"Painting facilitates the synchronicity of acting and thinking in the most amazing way because there's no transmitter between the tools and me. A painting is simply a screen between the producer and the spectator where we can both look at the thought processes residing on the screen from different angles and points in time. It enables me to look at the residue of my thinking."
Katharina Grosse cited in: Emily Wasik, 'Katharina Grosse Sticks to her Guns', Interview, 4 November 2014, online.

Vivid bands of fluorescent orange, blue and pink, splashes of white, surge across the canvas of Ohne Titel (2015_1043M), creating a complexity of tone and motion. Even though the present work is two-dimensional, it appears multidimensional to the viewer through its various overlapping rays of colours. Void of composition, Katharina Grosse’s painting is solely determined by colours. Contradictions and simultaneities are crucial themes in Katharina Grosse’s oeuvre, in which she makes use of colour as a material. Even though Grosse is essentially a painter, she has been teaching painting at the Kunstakademie Düsseldorf between 2010 - 2018, she takes an approach to creating works by not making use of a brush or sometimes even a canvas. Instead, since early 2000 Grosse developed a unique technique of predominantly using an industrial spray gun to apply paint. She approaches the practice of painting as an experience and embraces the uncontrollable incidents that arise as she creates a work.

Even though large-scale installations play a central role in Grosse’s extensive oeuvre, she has never completely abandoned painting on canvas. Onto primed canvases, that she staples to the walls of her Berlin Studio, she executes her thoughts through what she herself describes as “blind painting”. Using fabric stencils, that Grosse cut into irregular shapes, she partially covers the canvas which has an initial base of hand-width horizontal brushstrokes. As a next step the surface is further painted or sprayed on in repetitive gestures. The stencils are then removed, and the process is repeated over and over again. Thereby, Grosse manages to create dynamic works such as the present work which vividly embodies countless layers, constant changes of direction and a fierce fight between colours, shapes and markings. In this structure of fragments, blanks and substitutions, it is somewhat intricate to locate the works centre or cohesive composition, and yet these sudden created images do not disintegrate and still form a uniform body with a character of integrity beyond its edges.

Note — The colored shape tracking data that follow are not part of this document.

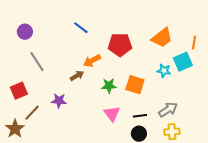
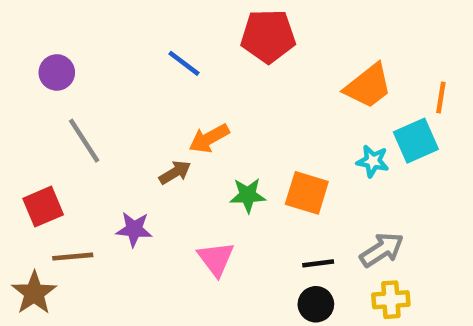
red pentagon: (120, 45) -> (268, 36), moved
brown line: (32, 113) -> (73, 257), turned 42
pink triangle: (112, 114) -> (216, 259), moved

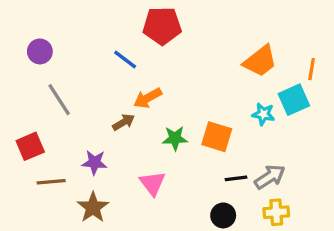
red pentagon: (268, 36) -> (162, 26), moved
blue line: (184, 63) -> (125, 59), moved
black line: (318, 263) -> (236, 178), moved
brown star: (34, 293) -> (93, 207), moved

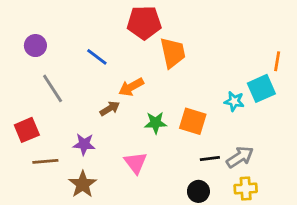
blue line: (125, 59) -> (97, 57), moved
orange trapezoid: (260, 61) -> (173, 53), moved, turned -64

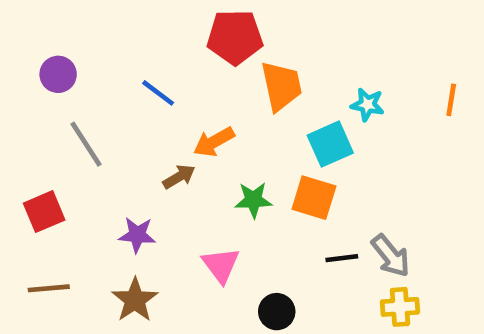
cyan square: (261, 88) -> (330, 144), moved
cyan star: (234, 101) -> (367, 105), moved
gray arrow: (240, 157) -> (391, 256), turned 84
brown line: (45, 161) -> (49, 288), moved
black circle: (198, 191) -> (277, 312), moved

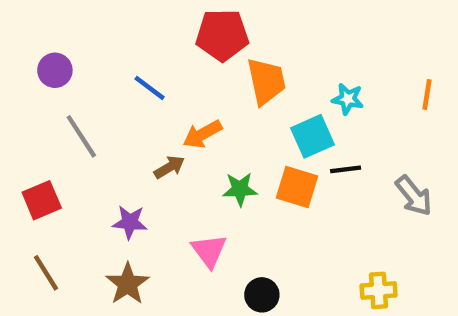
gray arrow: (391, 256) -> (414, 196), moved
black line: (342, 258) -> (346, 169), moved
brown line: (49, 288) -> (46, 273), turned 63

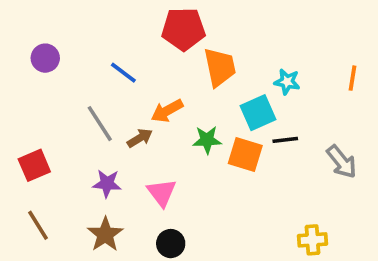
gray line: (81, 136) -> (100, 124), moved
green star: (240, 189) -> (207, 140), moved
pink triangle: (209, 251) -> (162, 193), moved
black circle: (262, 295) -> (171, 244), moved

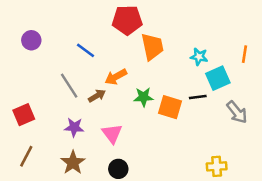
cyan square: (258, 113) -> (218, 78), moved
brown line: (38, 225) -> (26, 156), turned 60

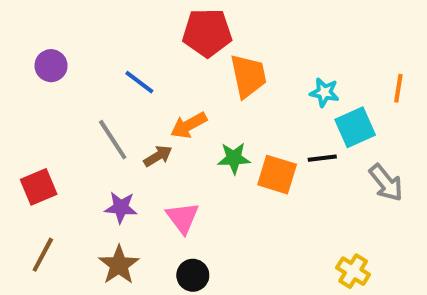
yellow cross: (217, 166) -> (353, 271), turned 36

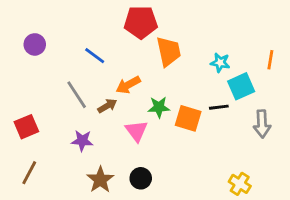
gray arrow: (386, 183) -> (262, 124), turned 36
pink triangle: (183, 218) -> (137, 131), moved
brown star: (119, 265) -> (100, 180), moved
black circle: (193, 275) -> (141, 178), moved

Katharina Grosse just recently has had two monumental in situ solo exhibitions at the HAM Helsinki Art Museum and the Hamburger Bahnhof. Her works can further be found in the important international collections such as the Kunsthaus in Zurich, the Centre Pompidou in Paris and the Museum of Modern Art in New York, to name a few. She has become one of the most important living German female artists and renowned painters of contemporary abstraction as well as a master of monumental painting.